Paone’s personnel records indicate that he was “Absent on Leave” from the Diocese of Pittsburgh from 1966 until 2001.  Paone died in 2012.

According to Bishop Accountability, “Father Ernest Paone was ordained in 1957 and was assigned to five separate parishes within the first nine years of his ministry. On May 1, 1962, Father Edmund Sheedy, the Pastor of St.
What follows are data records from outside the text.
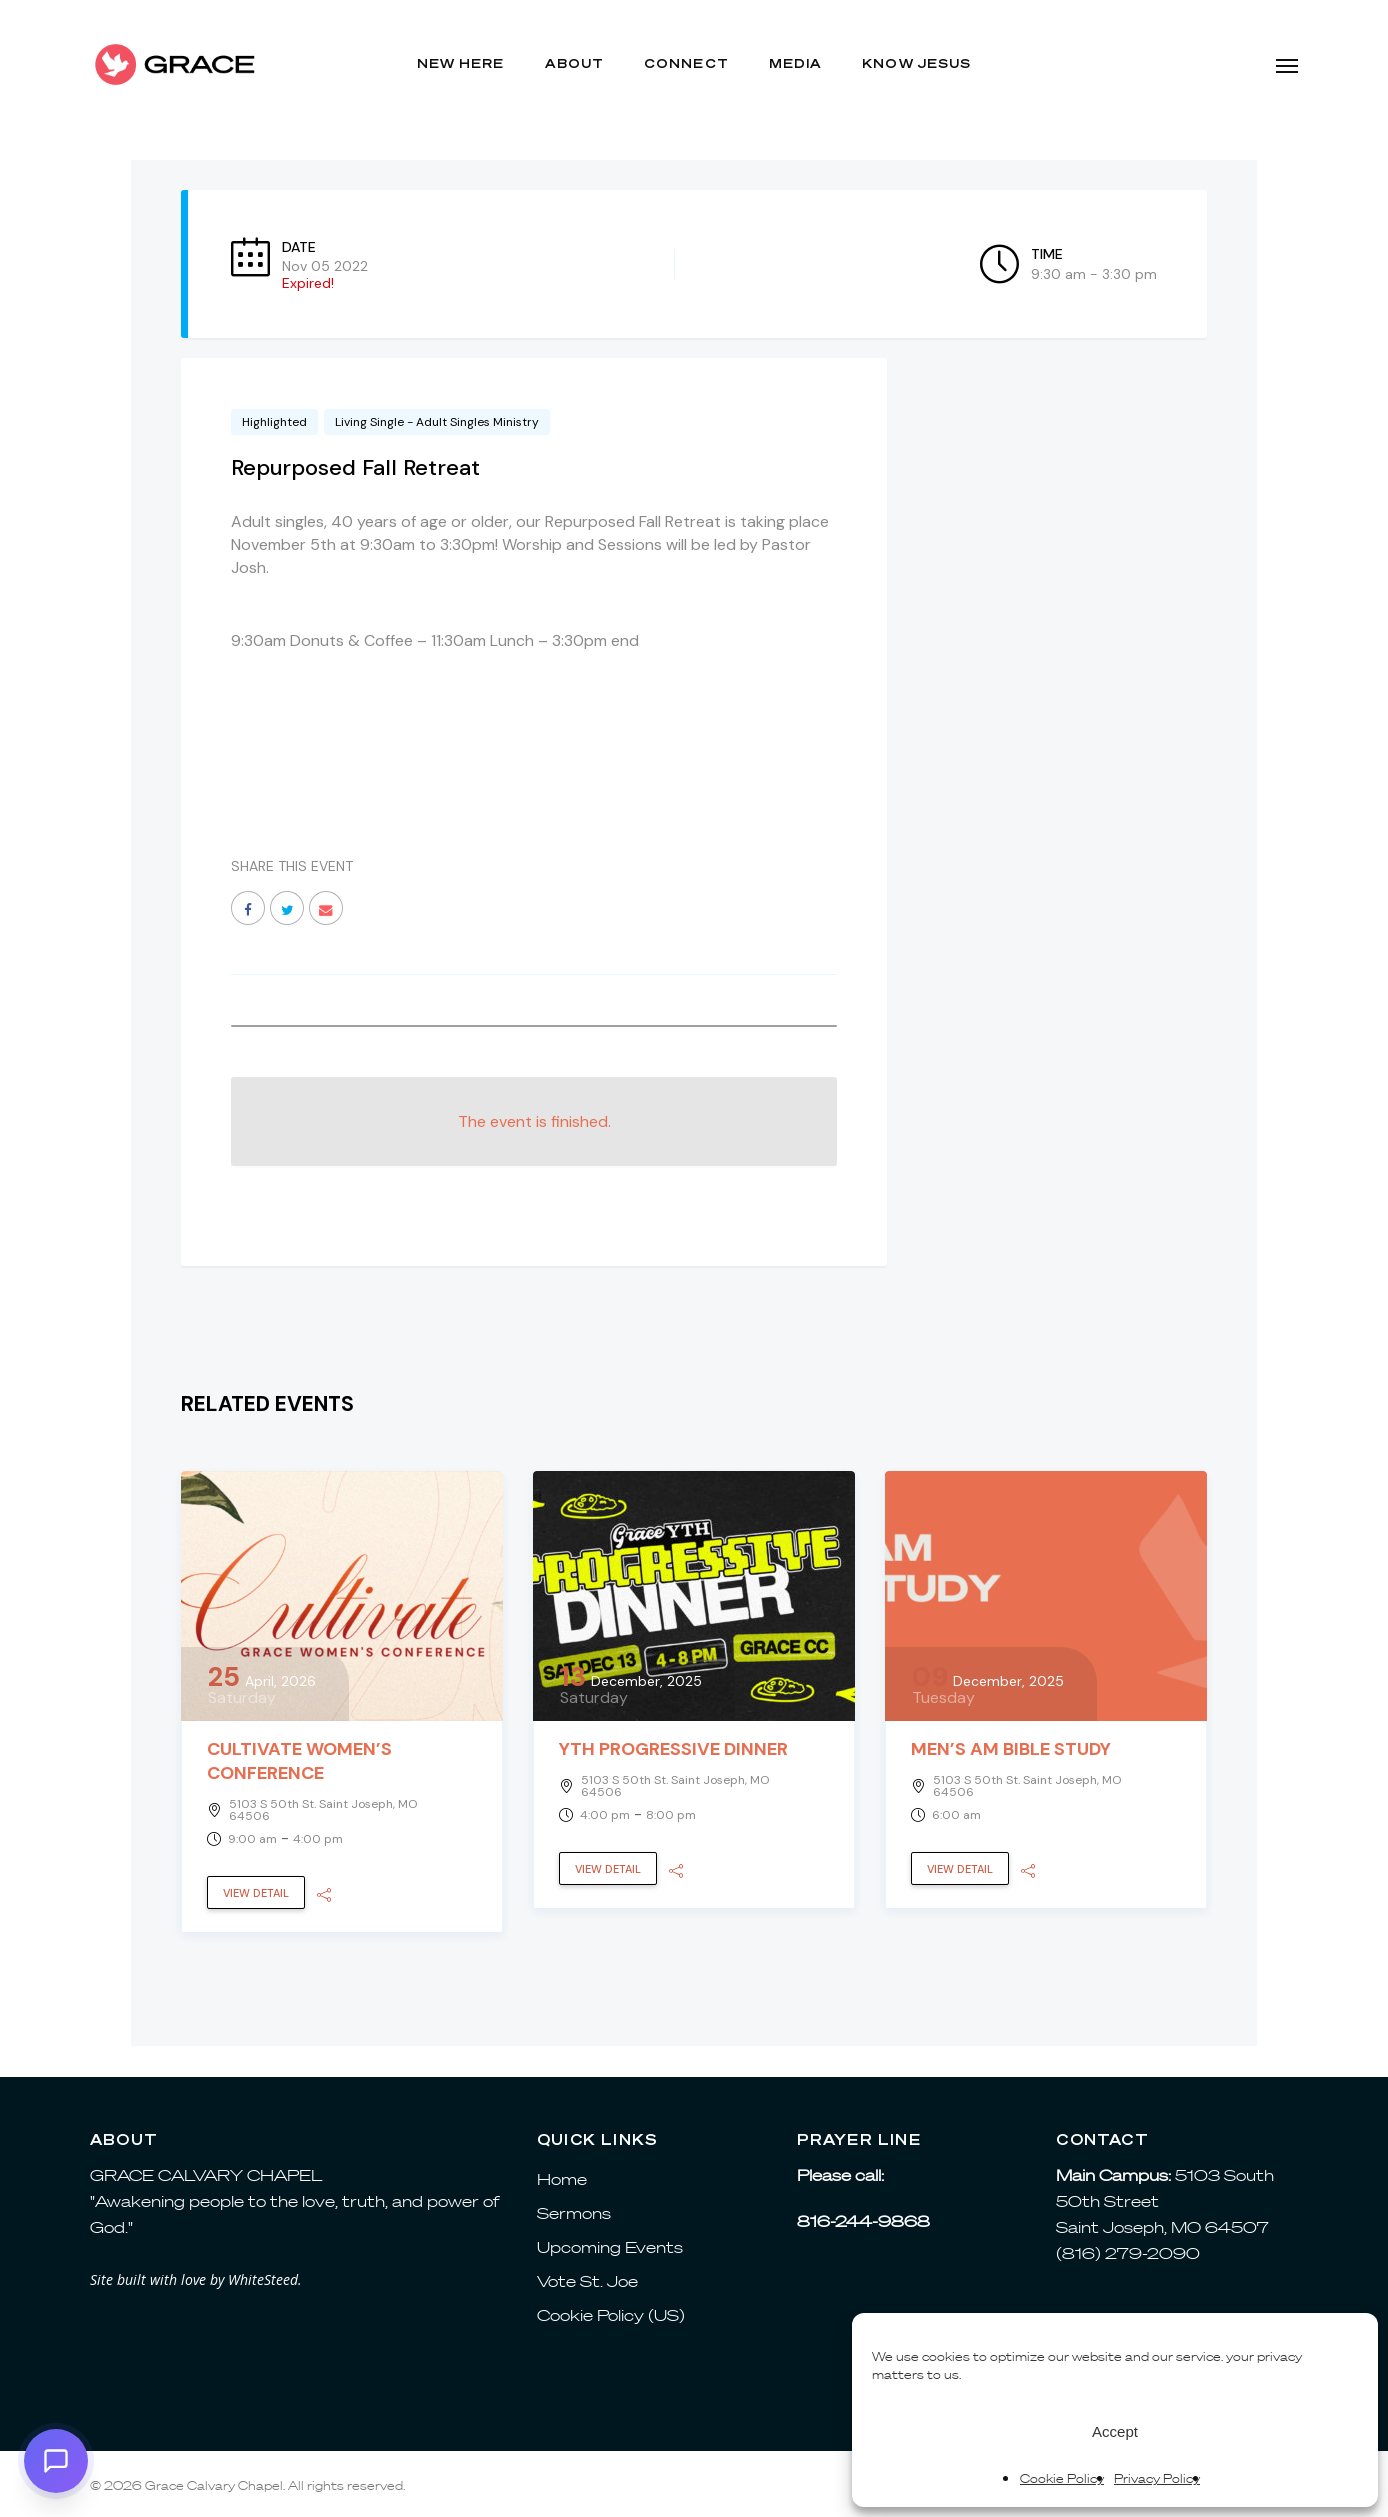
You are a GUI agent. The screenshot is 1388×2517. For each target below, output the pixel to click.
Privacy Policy (1157, 2478)
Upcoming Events (610, 2247)
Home (562, 2179)
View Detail (256, 1893)
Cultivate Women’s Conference (299, 1761)
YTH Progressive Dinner (673, 1749)
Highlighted (274, 422)
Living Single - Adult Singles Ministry (437, 422)
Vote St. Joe (587, 2281)
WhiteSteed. (265, 2279)
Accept (1115, 2431)
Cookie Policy (1062, 2478)
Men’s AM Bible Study (1011, 1749)
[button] (1287, 65)
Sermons (574, 2213)
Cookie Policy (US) (611, 2315)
Monica where Paone was serving as Parochial Vicar, notified Bishop John Wright that he had interceded to prevent Paone from being arrested for “molesting young boys of the parish and the illegal use of guns with even younger parishioners.” Sheedy advised Wright that Paone was involved in “conduct degrading to the priesthood” and “scandalous to the parishioners.” In response, the Diocese reassigned Paone to Madonna of Jerusalem, in Sharpsburg.”

Bishop Wright, then bishop of Pittsburgh and later Cardinal, was an influential member of the US hierarchy and a vocal participant in Vatican II.  He was also rumored to have his own issues concerning sexuality.  He was allegedly enamored with young boys and would often invite them over to his residence to “entertain” the bishop.  Is it no wonder that Paone was able to move to San Diego and “volunteer” in two parishes in spite of serious allegations lodged against him in Pittsburgh?

A known and reported priest abuser is allowed to continue in ministry because his superior, the bishop is himself compromised.  That’s the way it worked in the Catholic Church for decades.

The Pennsylvania Grand Jury Report notes these developments and concludes, “There is no indication that the [Pittsburgh] Diocese provided any interested parties information that Paone had sexually abused children or that the Diocese had played a role in preventing his prosecution for that conduct.”

In San Diego, Paone worked for three decades.  He even worked at a junior high teacher for two decades in at Potter Junior High School in Fallbrook.

Paone was “absent on leave” for nearly four decades.  During that time period, no bishop in Pittsburgh ever questioned Paone’s history or why he was still listed as “absent”.  Pittsburgh was responsible for this priest but the bishops chose to ignore him.  These bishops include Leonard, Bevilacqua, and Wuerl.  The last two bishops have played major roles in the history of the priest sex abuse scandal in this country.

Ernest Paone is Exhibit A as to what’s wrong with the Catholic Church.  A troubled Pittsburgh priest is allowed to move to California and live an idyllic life working in a junior high school and serving in two parishes after being accused of serious sexual abuse.  Paone was a criminal whose activity was aided and abetted by more than one Pennsylvania bishop.  Whether San Diego bishops knew his past is not clear from the grand jury report.  What is clear is that Catholic parishioners in San Diego were subjected to a priest sex abuser because bishops in Pennsylvania allowed it.